ORGANIC MATRIX PRESERVATION IN TRILOBITE CUTICLES FROM THE LOWER AND MIDDLE PALEOZOIC

Organic matrices are found in the calcium carbonate shells and skeletons of a wide range of major invertebrate groups, and in their simplest form, consist of nodular strands with a diameter of 30 to 40 nanometers. These strands are usually matted into a lace-like meshwork, and in the more advanced taxa are matted further to form sheaths that enclose and bind individual crystallites. They have been reported in Recent specimens from the Porifera, Cnidaria, Bryozoa, Brachiopoda, Mollusca, and cirriped Arthropoda.

This organic matrix is surprisingly resistant to taphonomic degradation, and although the thicker sheaths seem to readily degrade into lacy meshworks, these, their fragments, and single strands can persist for very long periods of time. One factor that probably contributes to this is the frequent preservation of carbonate hard parts by recrystallization, which can convert small aragonite or calcite crystals into blocky calcite, while leaving much of the organic matrix in place. Once sealed in stable calcite, the matrix is chemically isolated. Other factors, such as preservation in tightly sealed rocks, are often involved.

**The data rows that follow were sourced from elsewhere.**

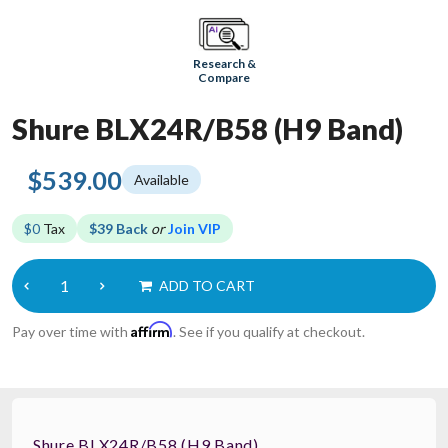
Research &
Compare
Shure BLX24R/B58 (H9 Band)
$539.00
Available
$0
Tax
$39 Back
or
Join VIP
ADD TO CART
Affirm
Pay over time with
. See if you qualify at checkout.
Shure BLX24R/B58 (H9 Band)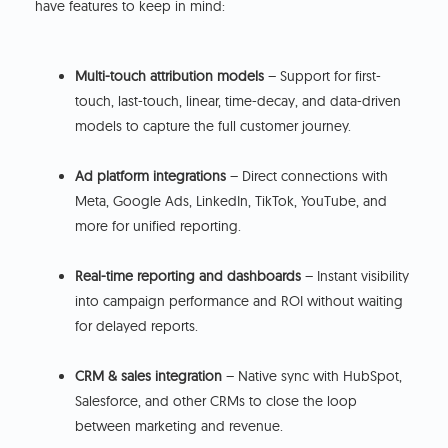
have features to keep in mind:
Multi-touch attribution models
– Support for first-
touch, last-touch, linear, time-decay, and data-driven
models to capture the full customer journey.
Ad platform integrations
– Direct connections with
Meta, Google Ads, LinkedIn, TikTok, YouTube, and
more for unified reporting.
Real-time reporting and dashboards
– Instant visibility
into campaign performance and ROI without waiting
for delayed reports.
CRM & sales integration
– Native sync with HubSpot,
Salesforce, and other CRMs to close the loop
between marketing and revenue.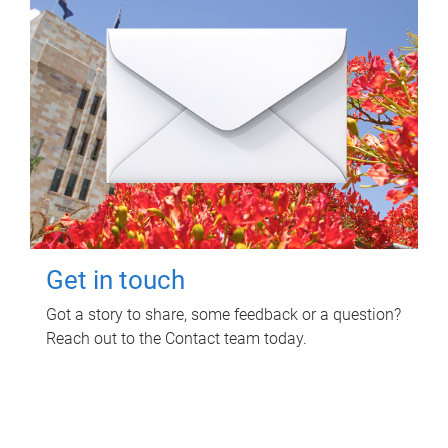
Get in touch
Got a story to share, some feedback or a question?
Reach out to the Contact team today.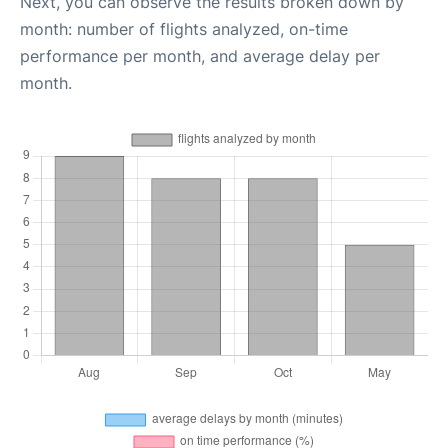
Next, you can observe the results broken down by
month: number of flights analyzed, on-time
performance per month, and average delay per
month.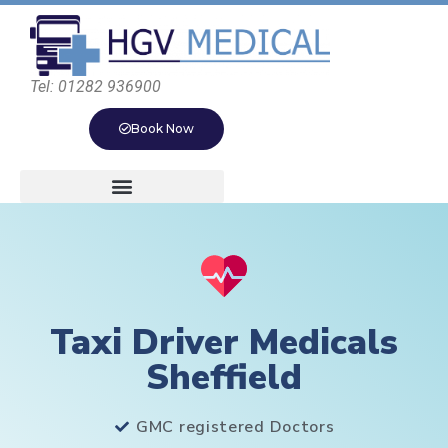
Tel: 01282 936900
Book Now
Taxi Driver Medicals
Sheffield
GMC registered Doctors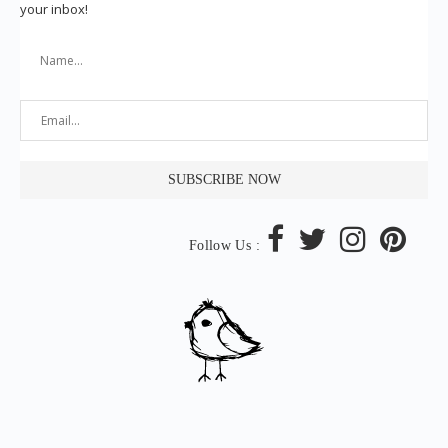
your inbox!
Follow Us :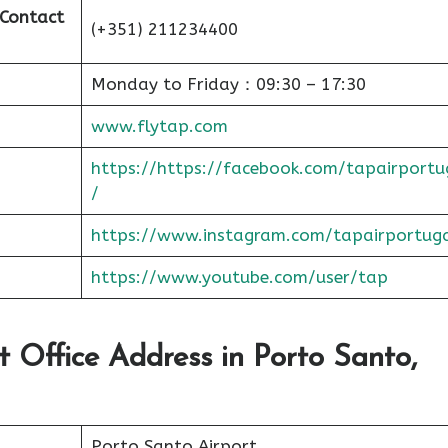
 Contact
(+351) 211234400
Monday to Friday：09:30 – 17:30
www.flytap.com
https://https://facebook.com/tapairportu
/
https://www.instagram.com/tapairportug
https://www.youtube.com/user/tap
t Office Address in Porto Santo,
Porto Santo Airport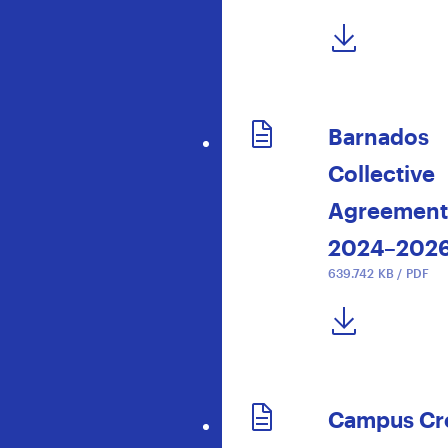
DOWNLOAD NOW
Barnados
Collective
Agreement
2024–202
639.742 KB / PDF
DOWNLOAD NOW
Campus Cr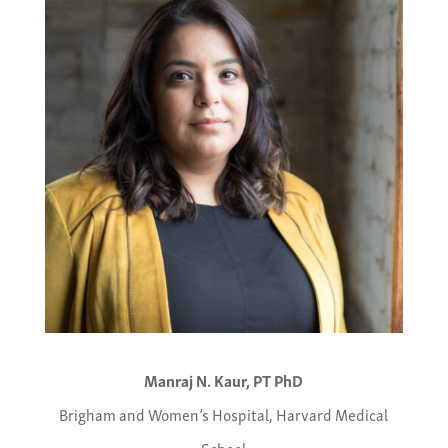
Manraj N. Kaur, PT PhD
Brigham and Women’s Hospital, Harvard Medical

Earlier reports have shown recognizable remnants of matrix preserved in fossils representing nearly every taxonomic group mentioned above, and in some, notably the rugose corals, calcisponges, and archaeocyathids, matrix has been found as old as the Early Paleozoic.

I now report recognizable organic matrix from trilobites from four localities and ages. These include Phacops rana from a Middle Devonian shale in Geneseo, New York; Isotelus sp. from an Ordovician shale in Oxford, Ohio; Peronopsis sp. from the Middle Cambrian of Utah; and a fragment of an unidentified trilobite from the Lower Cambrian of Nevada.

In each case the matrix was exposed by etching, and careful examination made with a scanning electron microscope to ensure that the strands continued into the skeletal material, as shown by partial exposures of matrix at the base of the visible strands.

I have done no work on the chemical nature of these fossil matrices, although molluscan organic matrix seems to involve both proteins and polysaccharides. It would be interesting to see if variations in the chemistry of fossil matrices could be used to cast more light on the taphonomic processes involved in their preservation.